Adjust sweetness, heat, or acidity to your taste. Set aside.
Make sure seafood is cleaned, patted dry, and chopped into small bite-sized pieces.
Rinse scallions and slice lengthwise into thin strips if large; keep long for traditional look.
In a mixing bowl, whisk flour(s), cold water, egg, and salt until smooth.
The batter should be slightly thinner than pancake batter—add a bit more water if too thick.
Heat 2 tbsp of oil in a large nonstick or cast iron skillet over medium-high heat.
Pour in half the batter to form a large pancake (~10 inches), spreading evenly.

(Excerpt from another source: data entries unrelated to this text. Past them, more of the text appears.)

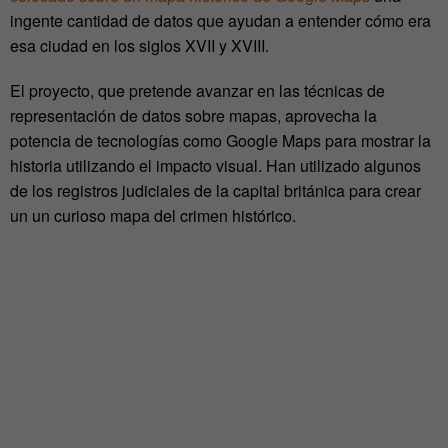
ingente cantidad de datos que ayudan a entender cómo era
esa ciudad en los siglos XVII y XVIII.
El proyecto, que pretende avanzar en las técnicas de
representación de datos sobre mapas, aprovecha la
potencia de tecnologías como Google Maps para mostrar la
historia utilizando el impacto visual. Han utilizado algunos
de los registros judiciales de la capital británica para crear
un un curioso mapa del crimen histórico.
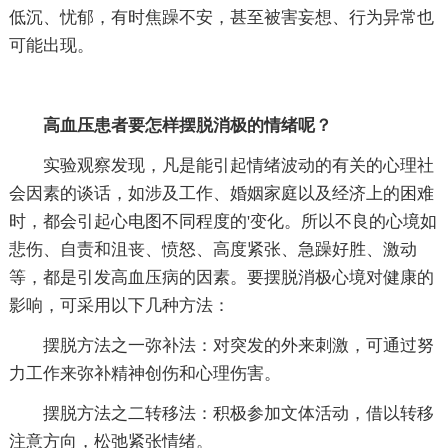
低沉、忧郁，有时焦躁不安，甚至被害妄想、行为异常也
可能出现。
高血压患者要怎样摆脱消极的情绪呢？
实验观察发现，凡是能引起情绪波动的有关的心理社
会因素的谈话，如涉及工作、婚姻家庭以及经济上的困难
时，都会引起心电图不同程度的'变化。所以不良的心境如
悲伤、自责和沮丧、愤怒、高度紧张、急躁好胜、激动
等，都是引发高血压病的因素。要摆脱消极心境对健康的
影响，可采用以下几种方法：
摆脱方法之一弥补法：对突发的外来刺激，可通过努
力工作来弥补精神创伤和心理伤害。
摆脱方法之二转移法：积极参加文体活动，借以转移
注意方向，松弛紧张情绪。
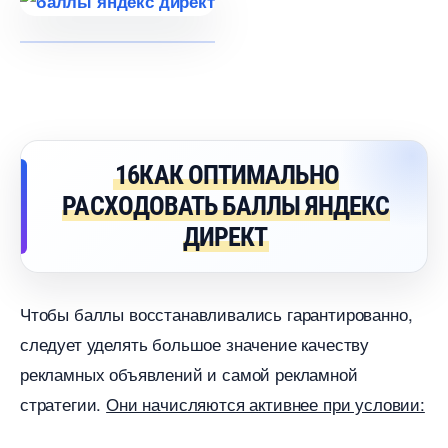
16КАК ОПТИМАЛЬНО
РАСХОДОВАТЬ БАЛЛЫ ЯНДЕКС
ДИРЕКТ
Чтобы баллы восстанавливались гарантированно,
следует уделять большое значение качеству
рекламных объявлений и самой рекламной
стратегии.
Они начисляются активнее при условии:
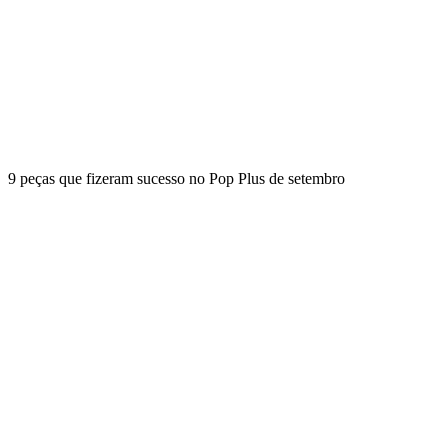
9 peças que fizeram sucesso no Pop Plus de setembro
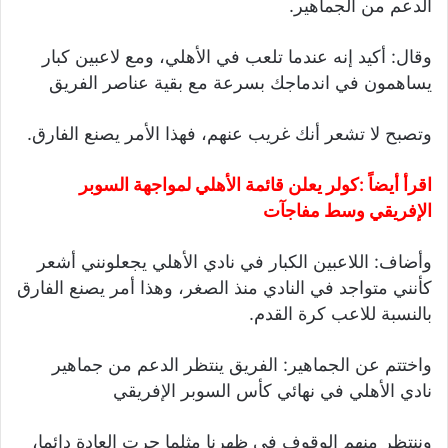
الدعم من الجماهير.
وقال: أكيد إنه عندما تلعب في الأهلي، ومع لاعبين كبار
يساهمون في اندماجك بسرعة مع بقية عناصر الفريق
وتصبح لا تشعر أنك غريب عنهم، فهذا الأمر يصنع الفارق.
اقرأ أيضاً :
كولر يعلن قائمة الأهلي لمواجهة السوبر
الإفريقي وسط مفاجآت
وأضاف: اللاعبين الكبار في نادي الأهلي يجعلونني أشعر
كأنني متواجد في النادي منذ الصغر، وهذا أمر يصنع الفارق
بالنسبة للاعب كرة القدم.
واختتم عن الجماهير: الفريق ينتظر الدعم من جماهير
نادي الأهلي في نهائي كأس السوبر الإفريقي
وننتظر منهم الوقوف في ظهرنا مثلما جرت العادة دائما،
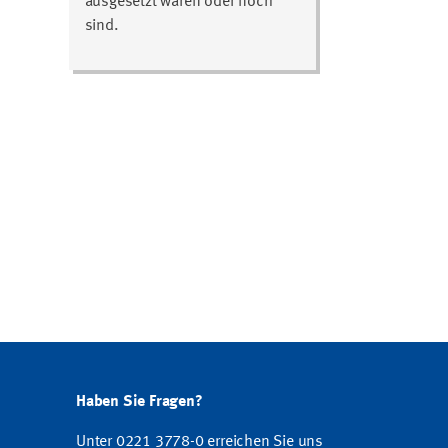
ausgesetzt waren oder noch
sind.
Haben Sie Fragen?
Unter 0221 3778-0 erreichen Sie uns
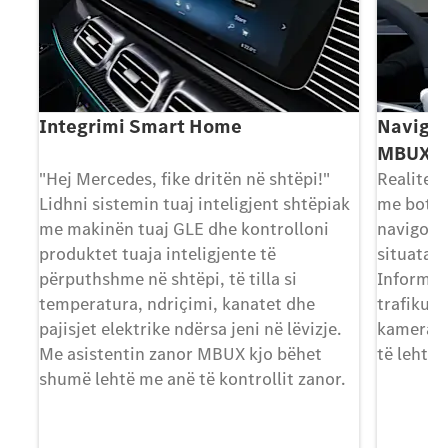
)
Integrimi Smart Home
Navigim
MBUX
"Hej Mercedes, fike dritën në shtëpi!"
Realiteti
Lidhni sistemin tuaj inteligjent shtëpiak
me botën
i
me makinën tuaj GLE dhe kontrolloni
navigoni
ë
produktet tuaja inteligjente të
situatat 
Kjo
përputhshme në shtëpi, të tilla si
Informaci
ë
temperatura, ndriçimi, kanatet dhe
trafikut 
nit
pajisjet elektrike ndërsa jeni në lëvizje.
kamerave
Me asistentin zanor MBUX kjo bëhet
të lehtë 
shumë lehtë me anë të kontrollit zanor.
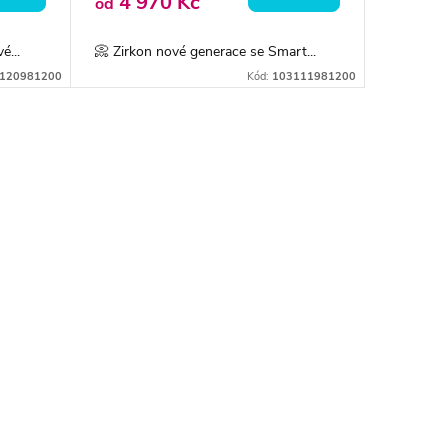
4 970 Kč
od
é...
📀 Zirkon nové generace se Smart...
120981200
Kód:
103111981200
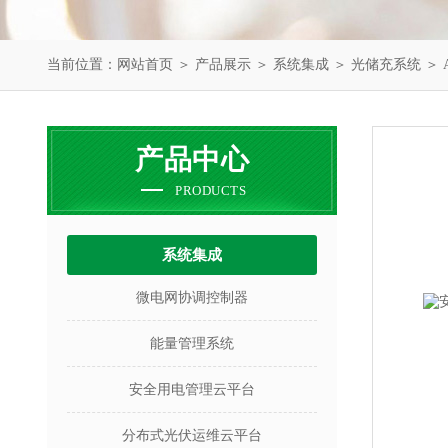
当前位置：
网站首页
＞
产品展示
＞
系统集成
＞
光储充系统
＞ 
产品中心
PRODUCTS
系统集成
微电网协调控制器
能量管理系统
安全用电管理云平台
分布式光伏运维云平台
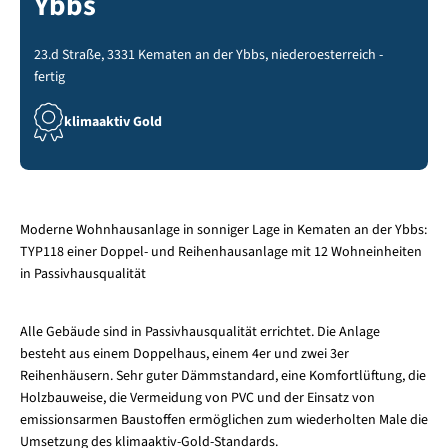
Ybbs
23.d Straße, 3331 Kematen an der Ybbs, niederoesterreich -
fertig
klimaaktiv Gold
Moderne Wohnhausanlage in sonniger Lage in Kematen an der Ybbs:
TYP118 einer Doppel- und Reihenhausanlage mit 12 Wohneinheiten
in Passivhausqualität
Alle Gebäude sind in Passivhausqualität errichtet. Die Anlage
besteht aus einem Doppelhaus, einem 4er und zwei 3er
Reihenhäusern. Sehr guter Dämmstandard, eine Komfortlüftung, die
Holzbauweise, die Vermeidung von PVC und der Einsatz von
emissionsarmen Baustoffen ermöglichen zum wiederholten Male die
Umsetzung des klimaaktiv-Gold-Standards.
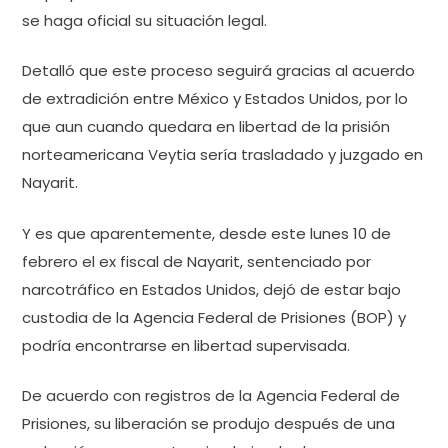
se haga oficial su situación legal.
Detalló que este proceso seguirá gracias al acuerdo
de extradición entre México y Estados Unidos, por lo
que aun cuando quedara en libertad de la prisión
norteamericana Veytia sería trasladado y juzgado en
Nayarit.
Y es que aparentemente, desde este lunes 10 de
febrero el ex fiscal de Nayarit, sentenciado por
narcotráfico en Estados Unidos, dejó de estar bajo
custodia de la Agencia Federal de Prisiones (BOP) y
podría encontrarse en libertad supervisada.
De acuerdo con registros de la Agencia Federal de
Prisiones, su liberación se produjo después de una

Quickly layer on half the seafood and scallions, gently pressing them into the batter.
Drizzle a spoonful of extra batter over the top to “lock in” the toppings.
Cook for 4–5 minutes, pressing gently with a spatula to crisp the bottom.
Flip carefully (use two spatulas or a plate if needed), add a touch more oil, and cook the other side for 3–4 minutes, until golden brown and crispy.
Slice each pancake into wedges and serve hot with dipping sauce.
Cold water in the batter helps create a crispy texture.
Rice flour and pressing during cooking improve crunchiness.
Seafood can be substituted with what you have on hand: scallops, small oysters, or even imitation crab.
Drink: Serve with Makgeolli (Korean rice wine), light beer, or sparkling water with lime
Dessert: Try fresh fruit or sweet rice cakes (tteok) for a light finish.